# THE PROBLEM:
Go to the line containing "TÜRKİYE GARANTİLİDİR." in the records below and print it and every following line exactly, on through the line containing "Full HD 1920 x 1080", then stop.

*** DATA IN THIS EXERCISE ***

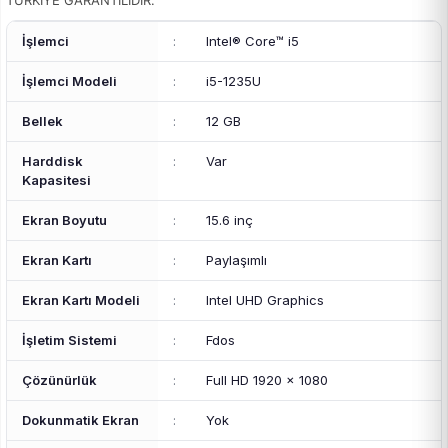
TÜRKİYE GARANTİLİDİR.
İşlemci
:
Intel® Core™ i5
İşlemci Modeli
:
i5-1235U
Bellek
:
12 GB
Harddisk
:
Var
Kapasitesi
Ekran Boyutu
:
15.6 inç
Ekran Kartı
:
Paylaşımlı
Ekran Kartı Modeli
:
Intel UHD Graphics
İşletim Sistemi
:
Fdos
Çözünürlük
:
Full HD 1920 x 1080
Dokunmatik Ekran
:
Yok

*** End of DATA IN THIS EXERCISE ***
*** DATA IN THIS EXERCISE ***

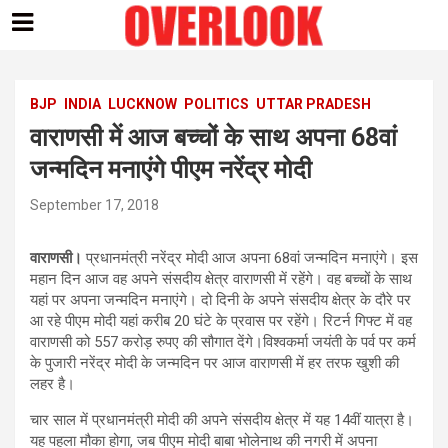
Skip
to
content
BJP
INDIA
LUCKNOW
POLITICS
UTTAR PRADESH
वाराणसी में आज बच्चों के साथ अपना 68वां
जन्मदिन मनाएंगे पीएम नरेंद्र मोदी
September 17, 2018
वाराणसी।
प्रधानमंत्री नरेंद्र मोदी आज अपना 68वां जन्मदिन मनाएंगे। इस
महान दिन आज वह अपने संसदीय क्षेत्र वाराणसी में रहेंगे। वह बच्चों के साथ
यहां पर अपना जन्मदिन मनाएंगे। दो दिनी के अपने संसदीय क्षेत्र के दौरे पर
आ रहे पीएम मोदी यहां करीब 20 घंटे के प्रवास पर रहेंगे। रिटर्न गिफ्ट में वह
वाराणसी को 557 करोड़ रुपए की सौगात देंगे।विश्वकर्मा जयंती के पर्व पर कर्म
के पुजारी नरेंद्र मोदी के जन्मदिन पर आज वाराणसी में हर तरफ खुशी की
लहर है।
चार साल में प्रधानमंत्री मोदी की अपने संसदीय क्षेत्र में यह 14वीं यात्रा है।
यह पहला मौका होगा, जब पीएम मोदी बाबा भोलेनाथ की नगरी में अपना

*** End of DATA IN THIS EXERCISE ***

# RESPONSE TO THIS EXERCISE:
TÜRKİYE GARANTİLİDİR.
İşlemci
:
Intel® Core™ i5
İşlemci Modeli
:
i5-1235U
Bellek
:
12 GB
Harddisk
:
Var
Kapasitesi
Ekran Boyutu
:
15.6 inç
Ekran Kartı
:
Paylaşımlı
Ekran Kartı Modeli
:
Intel UHD Graphics
İşletim Sistemi
:
Fdos
Çözünürlük
:
Full HD 1920 x 1080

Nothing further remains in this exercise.